** RECORDS SHOWN follows **

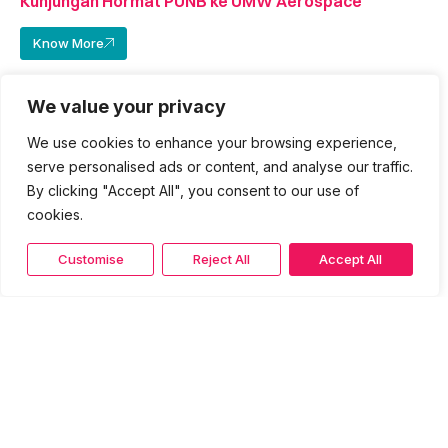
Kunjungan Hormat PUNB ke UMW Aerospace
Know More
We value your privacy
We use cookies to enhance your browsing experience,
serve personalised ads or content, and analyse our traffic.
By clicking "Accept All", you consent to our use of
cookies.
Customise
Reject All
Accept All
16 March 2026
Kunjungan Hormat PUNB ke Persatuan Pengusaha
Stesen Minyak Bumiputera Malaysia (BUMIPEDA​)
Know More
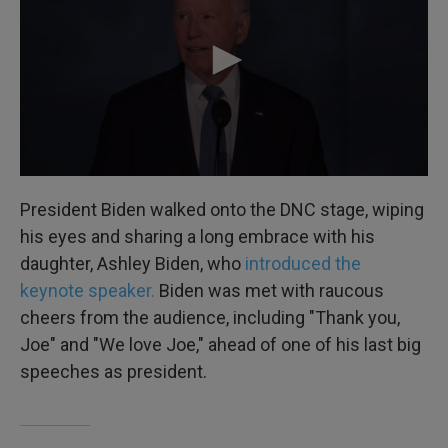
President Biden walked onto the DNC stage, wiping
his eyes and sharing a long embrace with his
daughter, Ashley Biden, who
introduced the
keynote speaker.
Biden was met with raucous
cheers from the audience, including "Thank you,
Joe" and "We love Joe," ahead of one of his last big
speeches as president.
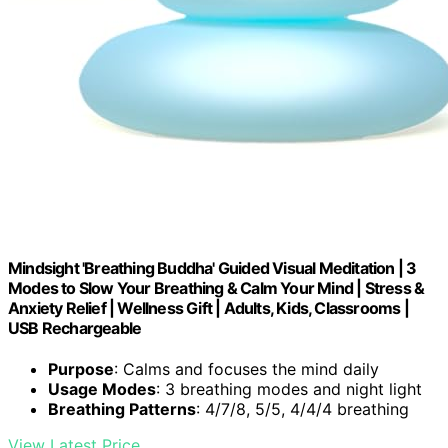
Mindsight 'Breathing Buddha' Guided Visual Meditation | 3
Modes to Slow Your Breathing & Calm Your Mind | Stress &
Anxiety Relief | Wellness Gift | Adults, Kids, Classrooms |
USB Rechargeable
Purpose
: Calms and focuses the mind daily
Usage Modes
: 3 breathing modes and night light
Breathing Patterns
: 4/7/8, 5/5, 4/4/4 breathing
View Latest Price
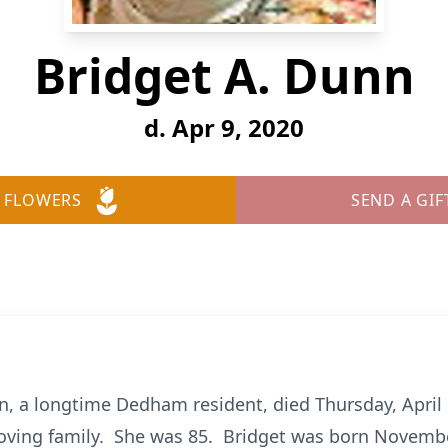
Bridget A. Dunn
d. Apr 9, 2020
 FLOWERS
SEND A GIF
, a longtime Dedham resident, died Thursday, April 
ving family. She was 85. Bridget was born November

** End of RECORDS SHOWN **
** RECORDS SHOWN follows **

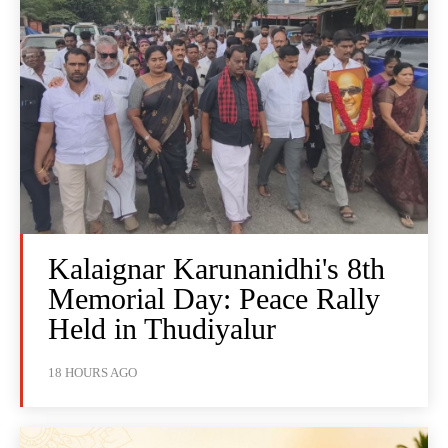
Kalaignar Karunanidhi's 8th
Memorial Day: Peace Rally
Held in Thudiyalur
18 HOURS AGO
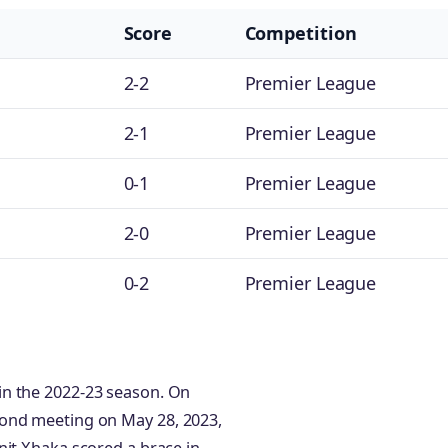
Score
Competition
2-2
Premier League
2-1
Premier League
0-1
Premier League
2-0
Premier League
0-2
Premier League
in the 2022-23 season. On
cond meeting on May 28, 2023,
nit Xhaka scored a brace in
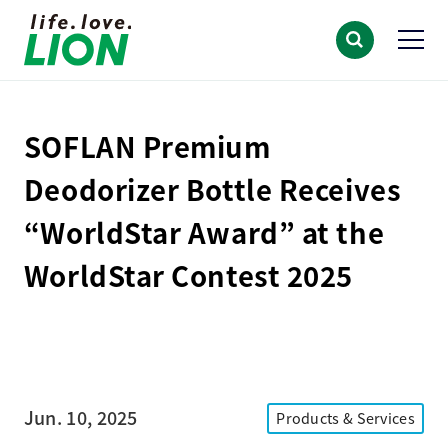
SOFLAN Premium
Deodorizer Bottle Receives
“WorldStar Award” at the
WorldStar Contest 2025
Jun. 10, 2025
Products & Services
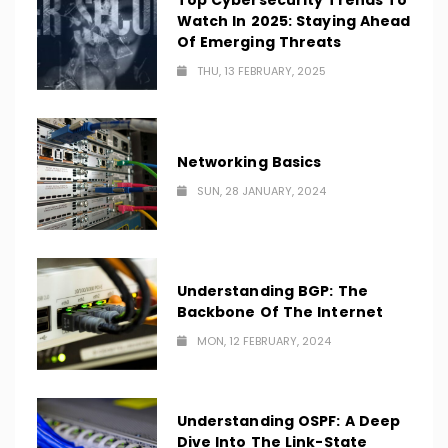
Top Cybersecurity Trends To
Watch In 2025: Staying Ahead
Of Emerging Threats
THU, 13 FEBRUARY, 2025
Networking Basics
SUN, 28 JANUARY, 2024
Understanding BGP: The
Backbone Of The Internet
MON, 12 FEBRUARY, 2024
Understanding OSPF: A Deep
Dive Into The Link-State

** End of RECORDS SHOWN **
** RECORDS SHOWN follows **

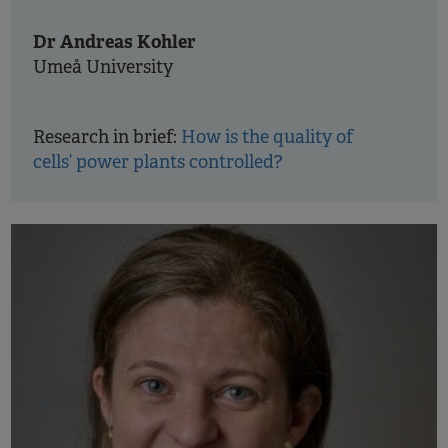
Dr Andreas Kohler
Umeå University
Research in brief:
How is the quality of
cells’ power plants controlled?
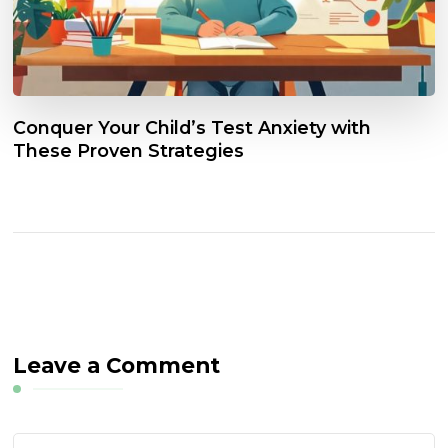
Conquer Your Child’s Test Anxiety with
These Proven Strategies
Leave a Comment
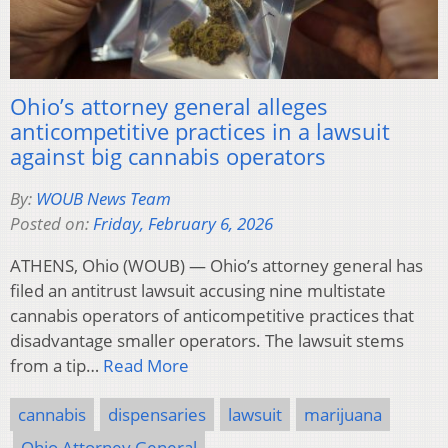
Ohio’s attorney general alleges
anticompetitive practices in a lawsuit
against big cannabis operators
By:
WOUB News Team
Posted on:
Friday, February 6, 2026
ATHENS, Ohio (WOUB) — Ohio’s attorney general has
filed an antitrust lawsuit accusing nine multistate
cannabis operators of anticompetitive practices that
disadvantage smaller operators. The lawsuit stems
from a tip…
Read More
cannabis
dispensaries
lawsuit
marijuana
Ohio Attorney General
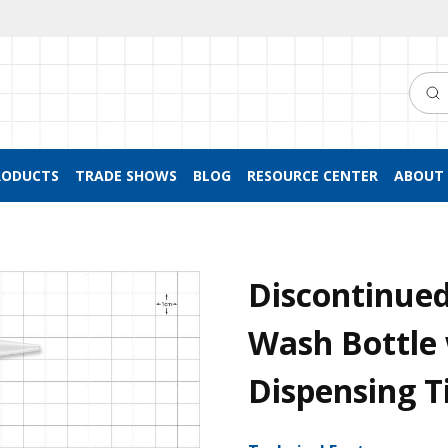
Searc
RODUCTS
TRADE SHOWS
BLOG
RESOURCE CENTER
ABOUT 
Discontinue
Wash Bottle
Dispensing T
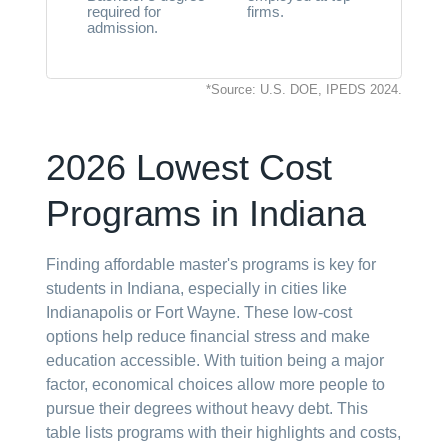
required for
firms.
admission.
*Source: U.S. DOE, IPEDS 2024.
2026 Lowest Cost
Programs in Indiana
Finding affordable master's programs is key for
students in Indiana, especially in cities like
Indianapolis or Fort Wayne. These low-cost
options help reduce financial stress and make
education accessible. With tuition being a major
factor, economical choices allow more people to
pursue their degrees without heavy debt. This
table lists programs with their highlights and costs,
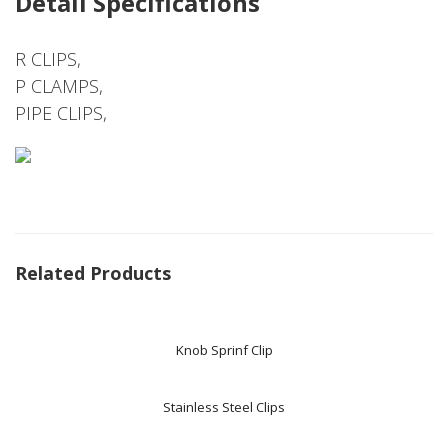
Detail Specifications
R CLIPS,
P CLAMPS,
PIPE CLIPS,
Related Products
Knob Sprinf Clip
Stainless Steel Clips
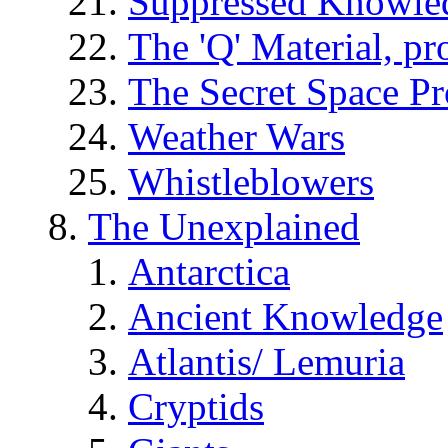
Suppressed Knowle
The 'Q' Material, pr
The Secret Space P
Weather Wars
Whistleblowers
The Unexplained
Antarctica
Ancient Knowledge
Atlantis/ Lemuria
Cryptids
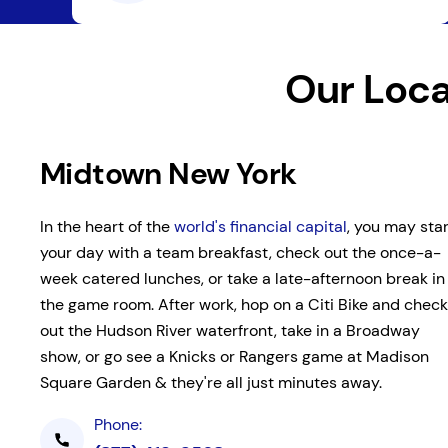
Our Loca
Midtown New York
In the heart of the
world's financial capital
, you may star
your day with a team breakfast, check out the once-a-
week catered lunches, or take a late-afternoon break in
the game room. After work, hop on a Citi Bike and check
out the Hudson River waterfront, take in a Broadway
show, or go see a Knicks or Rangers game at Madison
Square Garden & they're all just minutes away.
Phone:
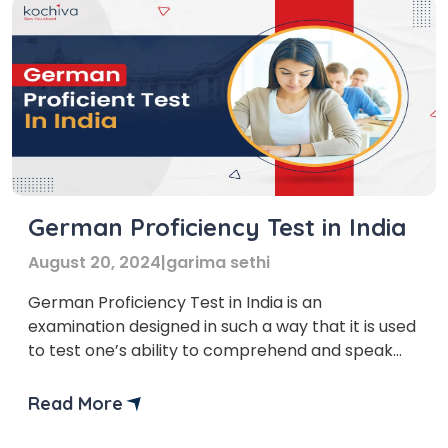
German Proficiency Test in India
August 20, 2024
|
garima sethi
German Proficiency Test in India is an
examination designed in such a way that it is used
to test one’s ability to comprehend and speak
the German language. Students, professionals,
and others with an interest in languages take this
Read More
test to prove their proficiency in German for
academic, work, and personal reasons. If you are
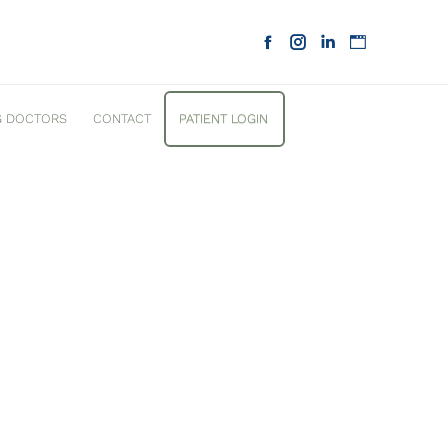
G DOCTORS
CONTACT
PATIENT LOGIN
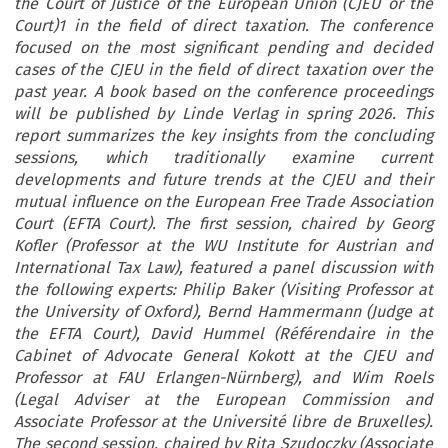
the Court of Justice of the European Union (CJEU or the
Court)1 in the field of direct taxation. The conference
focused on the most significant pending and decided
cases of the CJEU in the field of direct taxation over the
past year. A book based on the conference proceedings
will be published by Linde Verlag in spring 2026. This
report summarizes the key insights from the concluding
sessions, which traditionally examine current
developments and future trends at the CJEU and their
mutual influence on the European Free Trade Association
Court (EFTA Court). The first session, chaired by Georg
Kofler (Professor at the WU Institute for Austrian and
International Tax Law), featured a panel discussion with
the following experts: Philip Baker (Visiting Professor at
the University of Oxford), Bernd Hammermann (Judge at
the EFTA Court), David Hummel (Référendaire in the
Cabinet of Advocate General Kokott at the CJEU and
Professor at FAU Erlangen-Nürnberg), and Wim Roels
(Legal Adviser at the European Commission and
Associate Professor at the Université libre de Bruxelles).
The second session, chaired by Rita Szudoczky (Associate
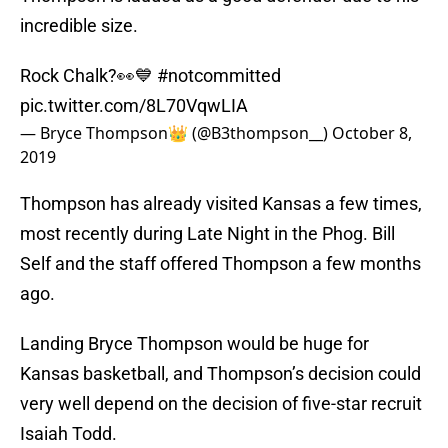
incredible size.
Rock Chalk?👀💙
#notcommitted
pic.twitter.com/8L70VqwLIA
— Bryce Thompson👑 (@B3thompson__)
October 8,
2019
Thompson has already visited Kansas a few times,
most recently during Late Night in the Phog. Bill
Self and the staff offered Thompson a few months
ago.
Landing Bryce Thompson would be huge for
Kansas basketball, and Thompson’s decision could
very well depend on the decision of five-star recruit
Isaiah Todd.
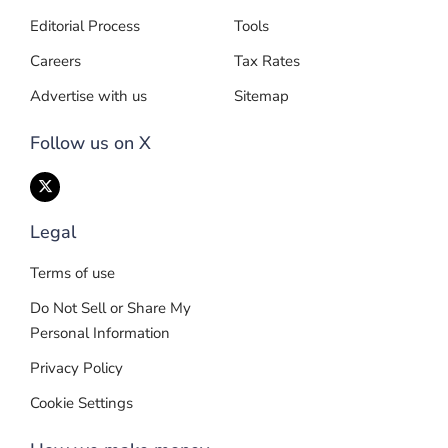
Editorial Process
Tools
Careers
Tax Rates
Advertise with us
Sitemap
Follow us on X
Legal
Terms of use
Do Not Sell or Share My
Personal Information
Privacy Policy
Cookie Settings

** End of RECORDS SHOWN **

■ INSTRUCTIONS FOR THE TASK ■
Report all lines of the material that contain the word "direct".

■ WORKED SOLUTION ■
Court)1 in the field of direct taxation. The conference
cases of the CJEU in the field of direct taxation over the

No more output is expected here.